Question about PS6000 replication

Question

Howdy. I've got a pair of PS6000's that I'm trying to make replicate a volume between units A and B. Set it all up by the numbers and the manual, things were looking OK. I made a volume, presented it to my users who started pushing data into it. I made a second volume that was to be presented, but the users weren't ready for it yet. So I set up the replications. Now my first volume is 2 TB, and is on unit A. It is online and contains data. On unit B, I've delegated 3TB of space to ensure that I've got enough to catch this volume when it's replicated. My second volume is 500 GB. It contains no data, but is online. No connections to it yet. It is also configured to replicate to unit B. When I tell the solution to replicate, my second volume replicates just fine - it's all zeroes and this happens very quickly. I understand that. However, my first volume indicates from unit A that it is in-progress, while on unit B it is showing as incomplete. Further inquiry shows in the events on unit B an error of 'Partner XXXXXXX: No connection could be established. Verify that the partner IP address is correct.' I know it's correct - as my second volume replicates through. I do have a mixed configuration on these units due to some security constraints in that only eth0 on both units can 'see' each other. I realize the impact that this will have on performance, and we're not worried about speed of the replication, just ensuring that the replication happens. A look at the network ports on both chassis show them both to have a standing load on them, moreso than average. My question is this: I *think* it's replicating, just slowly. Is there a way that I can get better resolution on this process and verify that the volume is indeed still replicating? And can anyone shed any light on the the error in the logs on unit B? If my partner IP is incorrect, why then does it work? (PS, FWIW, the unit A is NAT'd) Or is this a relic and the network path does work fine, but because of the NAT the error is thrown? Thanks for your time and attention, sorry about the wall of text. V/r,  - Abe Lister

Joe S586 · Accepted Answer

awliste,

Replication is not supported with NAT (may work sometimes, and other times will not work). What happens during an iSCSI login between the two partners is that initial connection goes to the group address, which returns a "target has temporarily moved" login failure and then redirects to a physical IP address of one of the eth interfaces on the receiving group.

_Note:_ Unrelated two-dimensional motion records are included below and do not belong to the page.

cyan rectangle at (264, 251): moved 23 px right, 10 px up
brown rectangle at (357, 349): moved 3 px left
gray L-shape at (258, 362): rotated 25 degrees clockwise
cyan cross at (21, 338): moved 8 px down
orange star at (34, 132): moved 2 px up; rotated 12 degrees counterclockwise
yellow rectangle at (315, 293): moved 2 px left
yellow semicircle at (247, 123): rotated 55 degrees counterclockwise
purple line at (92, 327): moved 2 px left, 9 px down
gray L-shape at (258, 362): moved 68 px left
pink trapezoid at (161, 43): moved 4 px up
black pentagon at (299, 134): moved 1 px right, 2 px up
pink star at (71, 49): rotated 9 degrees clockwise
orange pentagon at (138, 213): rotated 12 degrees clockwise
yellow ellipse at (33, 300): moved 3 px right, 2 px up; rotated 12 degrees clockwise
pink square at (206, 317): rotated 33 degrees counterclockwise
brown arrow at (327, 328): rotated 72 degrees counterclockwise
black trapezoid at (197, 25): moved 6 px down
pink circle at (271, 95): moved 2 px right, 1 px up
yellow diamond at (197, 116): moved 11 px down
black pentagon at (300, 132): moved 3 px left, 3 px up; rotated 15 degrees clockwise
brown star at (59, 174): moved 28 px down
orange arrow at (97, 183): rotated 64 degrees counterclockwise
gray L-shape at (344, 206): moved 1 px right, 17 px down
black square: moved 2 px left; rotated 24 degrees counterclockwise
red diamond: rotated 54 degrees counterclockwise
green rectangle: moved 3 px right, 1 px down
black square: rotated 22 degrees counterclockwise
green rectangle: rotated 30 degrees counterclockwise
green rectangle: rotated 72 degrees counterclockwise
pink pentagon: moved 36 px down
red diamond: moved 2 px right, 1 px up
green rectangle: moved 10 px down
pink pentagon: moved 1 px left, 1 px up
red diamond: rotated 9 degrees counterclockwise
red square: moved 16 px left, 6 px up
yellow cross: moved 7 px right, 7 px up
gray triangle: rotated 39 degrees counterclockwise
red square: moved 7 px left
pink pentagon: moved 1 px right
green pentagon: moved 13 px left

The problem with NAT is that you can re-map the group address, but the login redirection is embedded in the iSCSI protocol. Unless your NAT knows how to snoop inside the iSCSI protocol and rewrite those addresses the group will be redirected to an IP address it cannot see, and replication will never complete.

In order for replication to function, your arrays have to be normally routed to each other, so they can each see not only the group IP but all of the eht IP addresses directly, without any translations.

Regards,

Joe

Dev Mgr · Answer

On the B-side, verify that you see the replica of the 500GB volume and test it by cloning it to a volume. If that works, I'd say it was indeed successful.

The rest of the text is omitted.